▸ Page images and extracted text
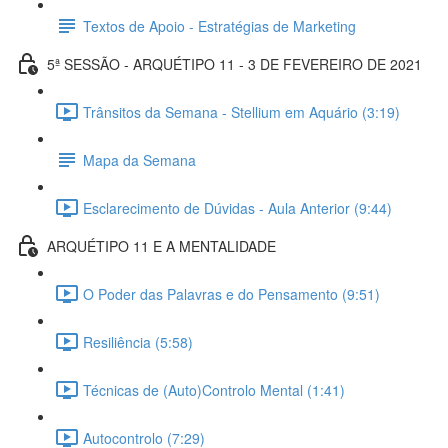
Textos de Apoio - Estratégias de Marketing
5ª SESSÃO - ARQUÉTIPO 11 - 3 DE FEVEREIRO DE 2021
Trânsitos da Semana - Stellium em Aquário (3:19)
Mapa da Semana
Esclarecimento de Dúvidas - Aula Anterior (9:44)
ARQUÉTIPO 11 E A MENTALIDADE
O Poder das Palavras e do Pensamento (9:51)
Resiliência (5:58)
Técnicas de (Auto)Controlo Mental (1:41)
Autocontrolo (7:29)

▸ To do
Please return exactly the lines from the one containing "Resiliência (5:58)" through the end of the entries above, adding no other line.

▸ Response area
Resiliência (5:58)
Técnicas de (Auto)Controlo Mental (1:41)
Autocontrolo (7:29)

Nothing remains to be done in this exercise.